Je commence à réaliser doucement à quel point j’ai finalement été élevée dans un milieu répressif, où tout est vu de manière négative, car ce complexe n’est pas arrivé par hasard. Cette haine que je porte à de trop nombreuses parties du corps aurait pu être masqué par une sur-valorisation de ses atouts : de très jolies jambes, de jolies fesses… Et non par une obsession sur cette tendance à vouloir manger, pour compenser beaucoup trop de choses.

Il y a quelques années, juste avant mon premier mariage, j’avais écrit un article tellement dur vis-à-vis de mon corps que mon père en avait été cruellement blessé. Je ne pourrai plus écrire exactement la même chose, car 8 ans plus tard, j’ai compris les erreurs des parents, j’ai compris que malgré mon surpoids, je pouvais plaire, j’ai compris que de toutes façons, je serai éternellement trop grosse.

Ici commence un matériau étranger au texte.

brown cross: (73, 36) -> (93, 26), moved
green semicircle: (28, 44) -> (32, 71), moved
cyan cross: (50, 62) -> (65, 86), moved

Mais la seule chose qui n’a pas changé d’un iota, c’est ce dégout quand je passe devant un miroir en pieds, où je vois tout ce qui ne marche pas, et où, souvent, j’aimerais pouvoir prendre ce ventre et le découper pour le faire partir. J’aimerais pouvoir réussir aussi à comprendre / intégrer que pour compenser une erreur des parents, je devrai être au régime toute ma vie.

Les régimes, parlons-en

J’ai commencé mon tout premier à l’âge de 8 ans, et dans les années 80, c’était ultra draconien : épinards nature, pas de féculents, plus de pain (mais des biscottes), et j’en passe. Tellement strict que je me vois encore pleurer devant mes épinards, pendant que ma sœur et mon frère avaient de la purée Mousseline (oui, ma mère n’a jamais cuisiné pour le quotidien). Je pense que ce régime a commencé à me perturber, car depuis, j’ai des réflexes de grignotages qui reviennent puissance 1000 dès que je me retrouve chez mon père ou ma mère, alors qu’ils sont peu fréquents quand je suis à la maison. Et cette diète forcée a signé le début d’une longue série de régimes différents : à 33 ans, j’en ai déjà fait 5, qui m’ont tous fait grossir davantage. L’effet yoyo ? Oui, je connais parfaitement. J’en ai tellement marre, qu’en ce moment, je suis en pleine phase de rejets de régimes, et je cuisine, je cuisine… trop puisqu’évidemment, je continue à grossir énormément. J’ai beau essayer de contourner le problème en me mettant au sport, ça ne marche pas trop.

Bref, tout cet article sans queue ni tête pour évacuer ce mal-être, qui revient régulièrement, et qui ne disparaitra jamais complètement j’en ai bien peur.